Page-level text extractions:
--------------------------------

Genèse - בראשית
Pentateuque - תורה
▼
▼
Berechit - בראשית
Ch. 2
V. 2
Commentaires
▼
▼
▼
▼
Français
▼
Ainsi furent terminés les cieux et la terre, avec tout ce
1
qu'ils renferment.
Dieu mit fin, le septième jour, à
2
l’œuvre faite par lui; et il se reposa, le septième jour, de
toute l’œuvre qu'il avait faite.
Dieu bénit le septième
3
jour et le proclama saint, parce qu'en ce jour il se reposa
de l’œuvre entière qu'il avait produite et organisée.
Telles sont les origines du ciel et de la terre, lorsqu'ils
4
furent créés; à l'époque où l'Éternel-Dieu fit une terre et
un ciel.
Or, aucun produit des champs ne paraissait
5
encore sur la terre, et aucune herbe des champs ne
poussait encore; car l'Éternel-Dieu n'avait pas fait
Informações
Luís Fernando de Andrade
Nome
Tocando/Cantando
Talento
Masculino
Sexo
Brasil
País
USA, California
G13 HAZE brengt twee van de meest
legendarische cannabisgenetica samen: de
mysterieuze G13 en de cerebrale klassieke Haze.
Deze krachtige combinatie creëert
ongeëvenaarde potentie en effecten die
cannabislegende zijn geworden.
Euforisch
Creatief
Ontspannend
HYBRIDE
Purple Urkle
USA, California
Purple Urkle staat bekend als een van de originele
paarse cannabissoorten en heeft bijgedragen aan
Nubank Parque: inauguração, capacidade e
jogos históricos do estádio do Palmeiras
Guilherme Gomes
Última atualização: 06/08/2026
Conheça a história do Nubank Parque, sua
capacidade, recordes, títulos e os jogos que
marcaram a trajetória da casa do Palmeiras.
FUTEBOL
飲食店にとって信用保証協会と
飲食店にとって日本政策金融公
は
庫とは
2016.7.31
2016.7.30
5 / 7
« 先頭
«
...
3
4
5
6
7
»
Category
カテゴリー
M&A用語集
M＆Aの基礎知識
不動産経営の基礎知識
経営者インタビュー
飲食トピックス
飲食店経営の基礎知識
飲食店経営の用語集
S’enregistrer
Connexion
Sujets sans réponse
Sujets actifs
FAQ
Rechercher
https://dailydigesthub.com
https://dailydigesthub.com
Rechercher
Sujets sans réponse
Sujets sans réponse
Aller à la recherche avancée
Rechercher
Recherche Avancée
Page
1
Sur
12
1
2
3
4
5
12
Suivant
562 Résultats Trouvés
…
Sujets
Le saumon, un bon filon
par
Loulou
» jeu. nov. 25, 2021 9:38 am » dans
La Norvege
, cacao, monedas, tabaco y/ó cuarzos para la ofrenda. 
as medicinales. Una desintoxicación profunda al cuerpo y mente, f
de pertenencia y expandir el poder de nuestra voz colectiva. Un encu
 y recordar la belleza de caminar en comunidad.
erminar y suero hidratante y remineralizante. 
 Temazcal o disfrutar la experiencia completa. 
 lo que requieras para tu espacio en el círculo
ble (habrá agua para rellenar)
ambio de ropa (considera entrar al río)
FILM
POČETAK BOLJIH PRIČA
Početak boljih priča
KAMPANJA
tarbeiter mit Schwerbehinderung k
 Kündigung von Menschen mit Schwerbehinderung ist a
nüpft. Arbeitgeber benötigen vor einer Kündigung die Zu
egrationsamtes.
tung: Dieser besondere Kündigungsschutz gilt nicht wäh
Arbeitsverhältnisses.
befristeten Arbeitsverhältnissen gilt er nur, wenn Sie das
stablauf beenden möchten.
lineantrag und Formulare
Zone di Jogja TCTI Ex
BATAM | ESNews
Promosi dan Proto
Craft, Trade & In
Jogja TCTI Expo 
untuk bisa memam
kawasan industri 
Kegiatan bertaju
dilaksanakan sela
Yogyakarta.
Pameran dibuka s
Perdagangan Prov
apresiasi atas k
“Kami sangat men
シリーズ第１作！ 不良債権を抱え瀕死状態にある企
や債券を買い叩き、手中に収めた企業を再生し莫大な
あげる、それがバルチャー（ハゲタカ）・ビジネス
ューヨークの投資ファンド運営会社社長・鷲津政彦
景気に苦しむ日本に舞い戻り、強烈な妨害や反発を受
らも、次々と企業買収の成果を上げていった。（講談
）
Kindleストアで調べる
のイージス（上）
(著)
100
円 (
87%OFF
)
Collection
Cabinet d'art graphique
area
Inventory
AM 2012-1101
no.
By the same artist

--------------------------------

Work instruction:
Repeat each entry word for word.

Solved problem:
Genèse - בראשית
Pentateuque - תורה
▼
▼
Berechit - בראשית
Ch. 2
V. 2
Commentaires
▼
▼
▼
▼
Français
▼
Ainsi furent terminés les cieux et la terre, avec tout ce
1
qu'ils renferment.
Dieu mit fin, le septième jour, à
2
l’œuvre faite par lui; et il se reposa, le septième jour, de
toute l’œuvre qu'il avait faite.
Dieu bénit le septième
3
jour et le proclama saint, parce qu'en ce jour il se reposa
de l’œuvre entière qu'il avait produite et organisée.
Telles sont les origines du ciel et de la terre, lorsqu'ils
4
furent créés; à l'époque où l'Éternel-Dieu fit une terre et
un ciel.
Or, aucun produit des champs ne paraissait
5
encore sur la terre, et aucune herbe des champs ne
poussait encore; car l'Éternel-Dieu n'avait pas fait
Informações
Luís Fernando de Andrade
Nome
Tocando/Cantando
Talento
Masculino
Sexo
Brasil
País
USA, California
G13 HAZE brengt twee van de meest
legendarische cannabisgenetica samen: de
mysterieuze G13 en de cerebrale klassieke Haze.
Deze krachtige combinatie creëert
ongeëvenaarde potentie en effecten die
cannabislegende zijn geworden.
Euforisch
Creatief
Ontspannend
HYBRIDE
Purple Urkle
USA, California
Purple Urkle staat bekend als een van de originele
paarse cannabissoorten en heeft bijgedragen aan
Nubank Parque: inauguração, capacidade e
jogos históricos do estádio do Palmeiras
Guilherme Gomes
Última atualização: 06/08/2026
Conheça a história do Nubank Parque, sua
capacidade, recordes, títulos e os jogos que
marcaram a trajetória da casa do Palmeiras.
FUTEBOL
飲食店にとって信用保証協会と
飲食店にとって日本政策金融公
は
庫とは
2016.7.31
2016.7.30
5 / 7
« 先頭
«
...
3
4
5
6
7
»
Category
カテゴリー
M&A用語集
M＆Aの基礎知識
不動産経営の基礎知識
経営者インタビュー
飲食トピックス
飲食店経営の基礎知識
飲食店経営の用語集
S’enregistrer
Connexion
Sujets sans réponse
Sujets actifs
FAQ
Rechercher
https://dailydigesthub.com
https://dailydigesthub.com
Rechercher
Sujets sans réponse
Sujets sans réponse
Aller à la recherche avancée
Rechercher
Recherche Avancée
Page
1
Sur
12
1
2
3
4
5
12
Suivant
562 Résultats Trouvés
…
Sujets
Le saumon, un bon filon
par
Loulou
» jeu. nov. 25, 2021 9:38 am » dans
La Norvege
, cacao, monedas, tabaco y/ó cuarzos para la ofrenda. 
as medicinales. Una desintoxicación profunda al cuerpo y mente, f
de pertenencia y expandir el poder de nuestra voz colectiva. Un encu
 y recordar la belleza de caminar en comunidad.
erminar y suero hidratante y remineralizante. 
 Temazcal o disfrutar la experiencia completa. 
 lo que requieras para tu espacio en el círculo
ble (habrá agua para rellenar)
ambio de ropa (considera entrar al río)
FILM
POČETAK BOLJIH PRIČA
Početak boljih priča
KAMPANJA
tarbeiter mit Schwerbehinderung k
 Kündigung von Menschen mit Schwerbehinderung ist a
nüpft. Arbeitgeber benötigen vor einer Kündigung die Zu
egrationsamtes.
tung: Dieser besondere Kündigungsschutz gilt nicht wäh
Arbeitsverhältnisses.
befristeten Arbeitsverhältnissen gilt er nur, wenn Sie das
stablauf beenden möchten.
lineantrag und Formulare
Zone di Jogja TCTI Ex
BATAM | ESNews
Promosi dan Proto
Craft, Trade & In
Jogja TCTI Expo 
untuk bisa memam
kawasan industri 
Kegiatan bertaju
dilaksanakan sela
Yogyakarta.
Pameran dibuka s
Perdagangan Prov
apresiasi atas k
“Kami sangat men
シリーズ第１作！ 不良債権を抱え瀕死状態にある企
や債券を買い叩き、手中に収めた企業を再生し莫大な
あげる、それがバルチャー（ハゲタカ）・ビジネス
ューヨークの投資ファンド運営会社社長・鷲津政彦
景気に苦しむ日本に舞い戻り、強烈な妨害や反発を受
らも、次々と企業買収の成果を上げていった。（講談
）
Kindleストアで調べる
のイージス（上）
(著)
100
円 (
87%OFF
)
Collection
Cabinet d'art graphique
area
Inventory
AM 2012-1101
no.
By the same artist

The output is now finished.